La morte dei tre soldati ostaggi uccisi dagli stessi israeliani spiega cos’è questa guerra

La morte dei tre soldati ostaggi uccisi dagli stessi israeliani spiega cos’è questa guerra

La vicenda dei tre soldati israeliani presi da Hamas e tenuti ostaggi in Gaza City, ed uccisi dai propri commilitoni, diventa simbolo estremo della volontà di vendetta che anima Netanyahu. I morti dei bombardamenti sulla Striscia di Gaza stanno per toccare la cifra di 19mila di cui poco meno della metà donne e bambini. E il modo in cui il Governo costringe i militari israeliani a portare avanti la guerra, su cui da tempo pende l’accusa di essere piena di crimini condannati dal diritto internazionale, fa dubitare sul fatto che uno degli obiettivi proclamati dopo il feroce attacco di Hamas del 7 ottobre, quello della liberazione degli ostaggi, sia davvero così preminente.

I dubbi non sono avanzati solo dagli osservatori esterni. Oramai pervadono i familiari degli ostaggi ancora in mano di Hamas, oltre che gran parte della pubblica opinione israeliana che ha dato chiari segni di volersi liberare al più presto del suo Primo ministro. Il quale sembra essere diventato un problema nel problema, più che essere in grado di portare ad una soluzione.

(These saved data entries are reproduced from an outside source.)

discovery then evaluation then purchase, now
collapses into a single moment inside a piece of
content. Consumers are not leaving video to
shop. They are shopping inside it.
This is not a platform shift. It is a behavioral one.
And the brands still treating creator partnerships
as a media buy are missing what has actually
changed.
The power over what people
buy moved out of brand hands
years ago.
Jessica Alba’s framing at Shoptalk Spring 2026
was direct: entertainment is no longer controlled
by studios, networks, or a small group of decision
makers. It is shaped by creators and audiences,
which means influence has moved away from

Da quello che riporta anche la stampa israeliana, l’uccisione dei tre giovani soldati sia il frutto di una vera e propria esecuzione a sangue freddo, visto che avevano chiesto aiuto in ebraico e mostrato una drappo bianco. The Jerusalem Post riferisce addirittura che già da due giorni erano stati trovati alcuni messaggi su delle macerie con richieste di aiuto da parte dei tre(CLICCA QUI) che, forse, erano riusciti a sfuggire al controllo dei loro carcerieri di Hamas. Una vicenda che la dice lunga sul tipo di battaglia in corso e che fa temere si rispettino molto poco, se non affatto, le regole di guerra previste dal diritto internazionale.

Che dire, poi, dell’uccisioni di due donne inermi avvenuta ieri dentro l’unica chiesa cattolica di Gaza. Cosa che ha suscitato l’indignazione del Patriarca cattolico di Gerusalemme da cui è venuta la conferma dell’assenza di miliziani di Hamas all’interno degli edifici religiosi presi di mira senza giustificazione alcuna da parte dei militari di Netanyahu. E, ancora, dell’ennesima azione contro giornalisti che ha portato all’uccisione di un cameramen di al Jazeera. L’emittente televisiva araba ha deciso di segnalare il fatto al Tribunale internazionale.

Ci sono pure i resoconti di quanto avviene in Cisgiordania dove a quella dell’esercito, che da anni si comporta come una vera e propria forza di occupazione, si è aggiunta l’opera di molti coloni impegnati più che mai in operazioni di “pulizia etnica” del tutto simili a quelle cui purtroppo abbiamo assistito nel passato, anche in Europa e nei Balcani.

Netanyahu è tornato a parlare  di andare avanti fino alla vittoria “assoluta”. Eppure, sono stati i vertici del suo stesso esercito a parlare di una guerra che potrebbe, invece, durare mesi e mesi, mentre molti analisti internazionali non vedono dei grandi successi, a parte le distruzioni condotte a Gaza in quasi due mesi di indiscriminati bombardamenti. E sembra che ad oggi l’operazione militare israeliana sia già costata la vita di 110 soldati dello Stato ebraico raddoppiando il numero delle vittime della precedente invasione di Gaza del 2014.

Questa cieca vendetta di Netanyahu appare così ancora meno giustificata e spiace vedere come molti responsabili politici occidentali, quelli dei valori, quelli dei diritti, continuino farisaicamente a non porsi il problema della coerenza con l’atteggiamento fermo tenuto nei confronti dell’invasione russa dell’Ucraina. Basta applicare sanzioni ai più fanatici e criminali tra i coloni in Cisgiordania o si deve passare ad occuparci di chi li aiuta e dà loro la più piena impunità?

Non è giustificabile quanto avvenuto il 7 ottobre, ma neppure si può accettare quel che ne è seguito con una risposta sproporzionata e senza prospettive da parte di Israele che non sia quella di immergersi ancora di più in uno stato di continua a guerra.

E pensare che è da tanto tempo che pure taluni esponenti dei vertici militari e del Mossad israeliano denunciano, tra le altre cose, il regime di segregazione in atto in Cisgiordania, cosa di cui pure noi ne abbiamo dato conto già prima del 7 ottobre (CLICCA QUI).